§ Required action
Beginning with the line that contains "06 8559151 (489, 764)", transcribe the rest of the listing below exactly, including its last line, and exclude any pictures.

= Beginning of Section =

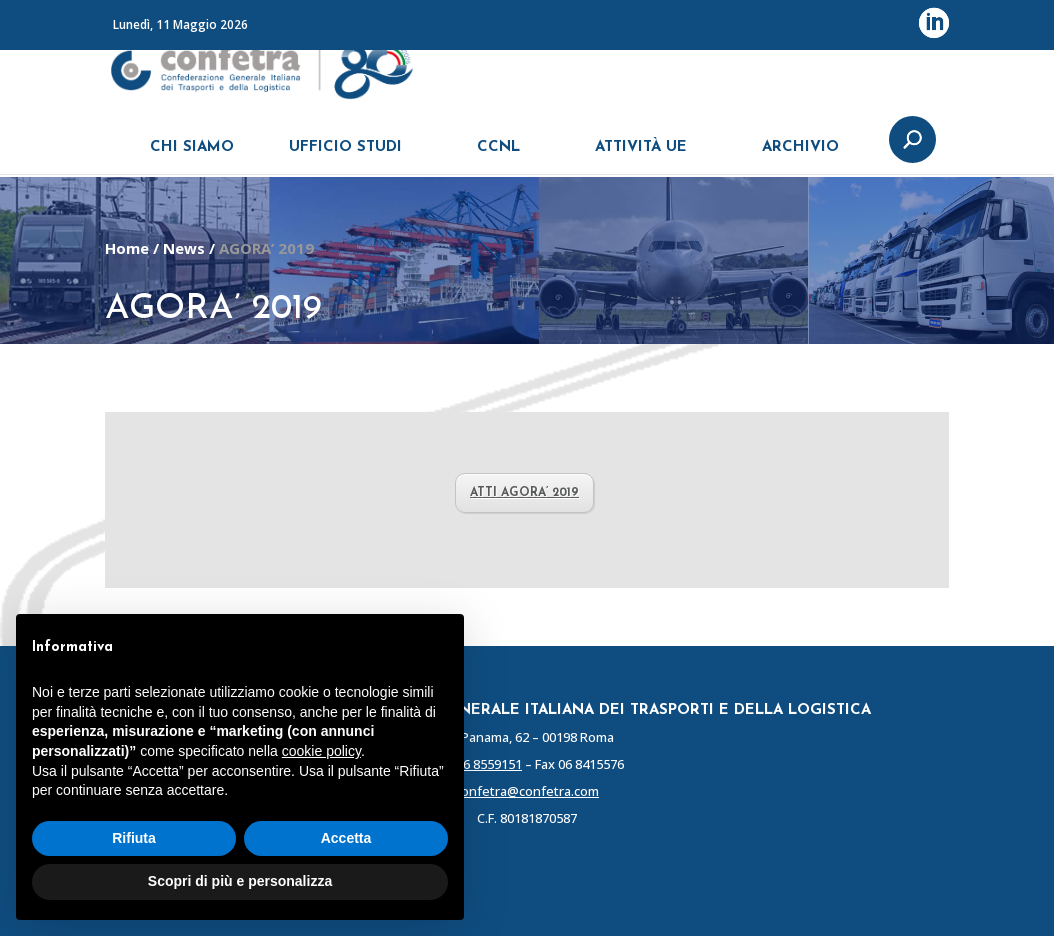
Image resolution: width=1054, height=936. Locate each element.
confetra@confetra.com (527, 791)
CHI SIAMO (192, 157)
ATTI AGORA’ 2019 (524, 493)
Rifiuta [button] (134, 838)
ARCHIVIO (800, 157)
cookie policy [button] (321, 751)
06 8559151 (489, 764)
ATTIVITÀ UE (641, 157)
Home (127, 248)
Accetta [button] (346, 838)
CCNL (498, 157)
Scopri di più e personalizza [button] (240, 881)
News (184, 248)
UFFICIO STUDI (345, 157)
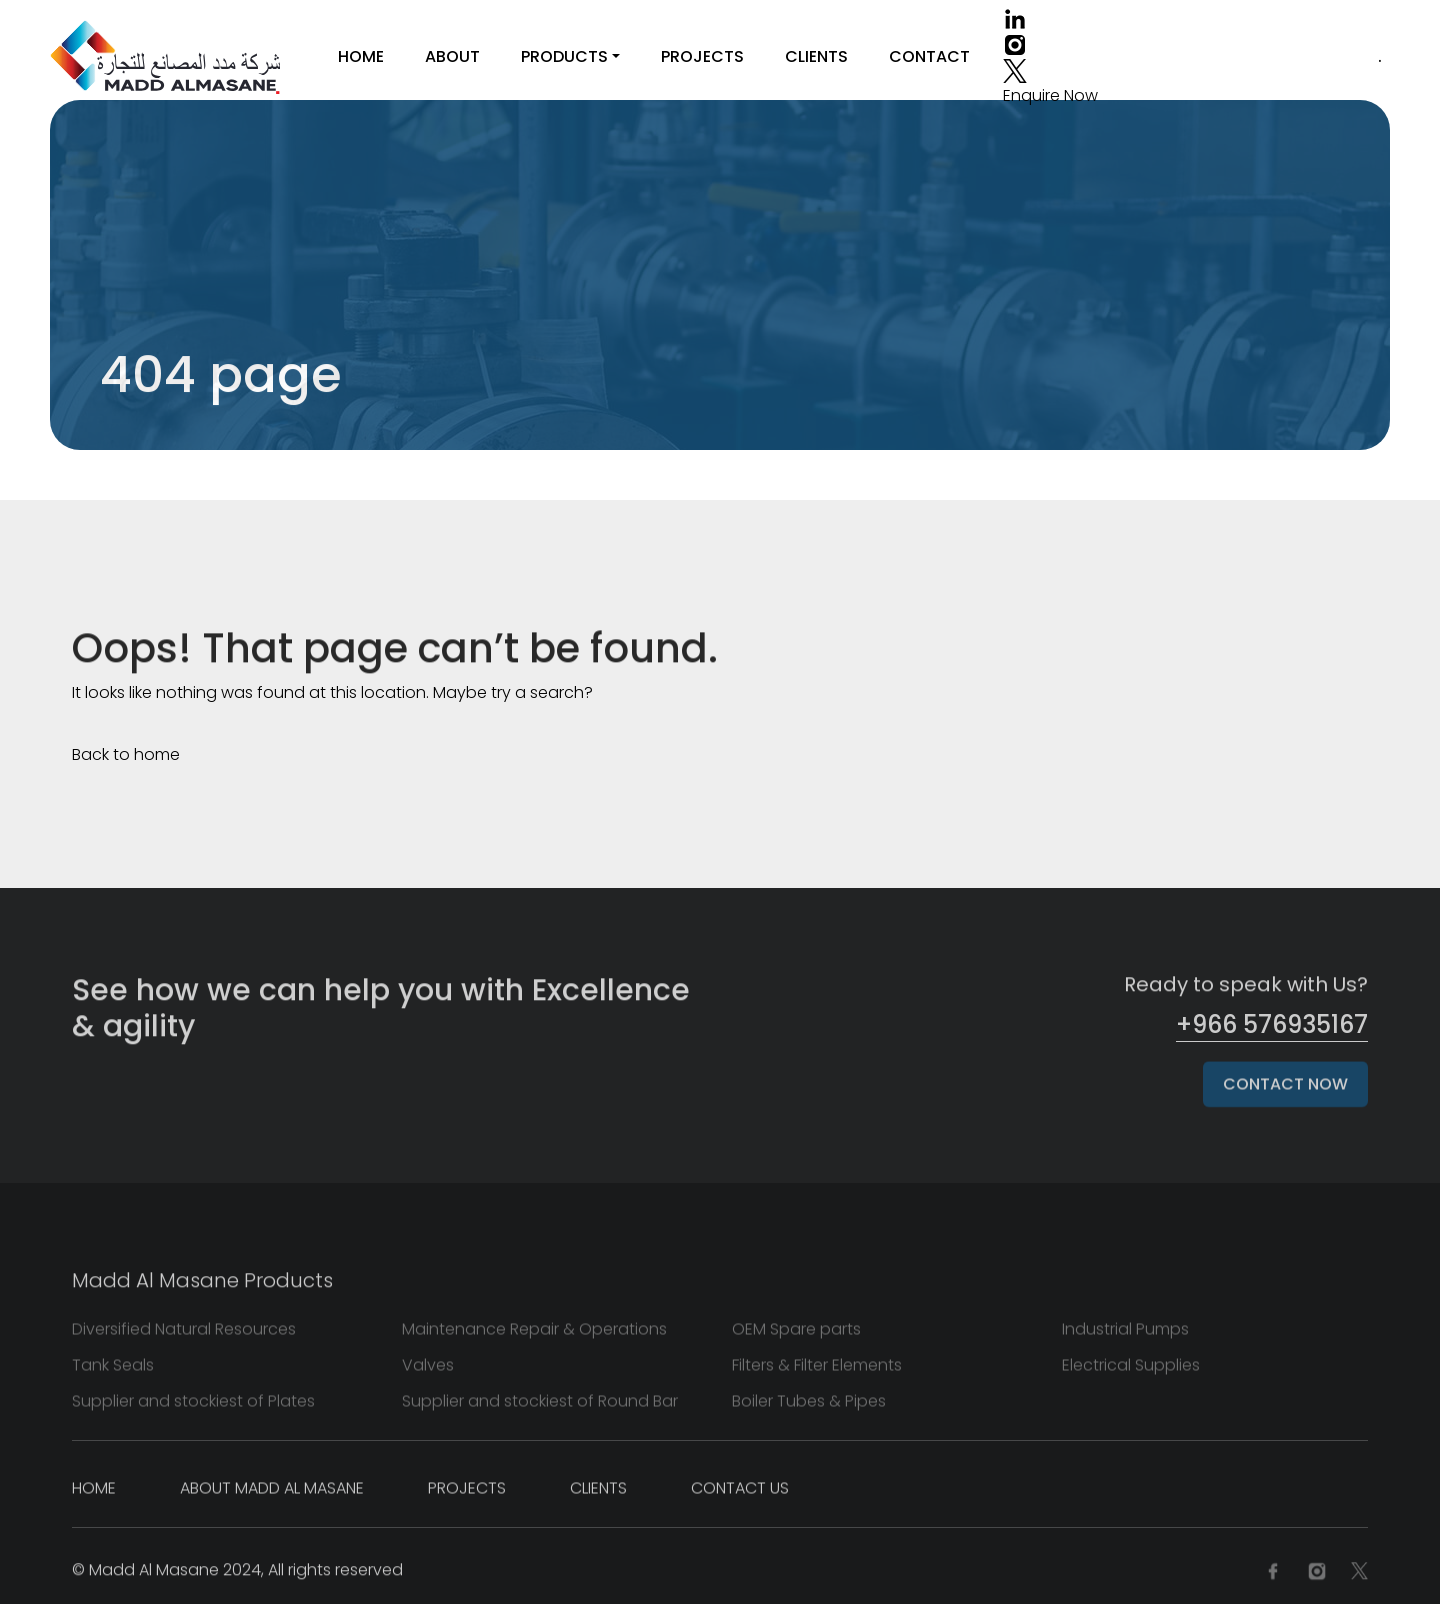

= End of Section =

§ Output of the task
06 8559151 (489, 764)
ATTIVITÀ UE (641, 157)
Home (127, 248)
Accetta [button] (346, 838)
CCNL (498, 157)
Scopri di più e personalizza [button] (240, 881)
News (184, 248)
UFFICIO STUDI (345, 157)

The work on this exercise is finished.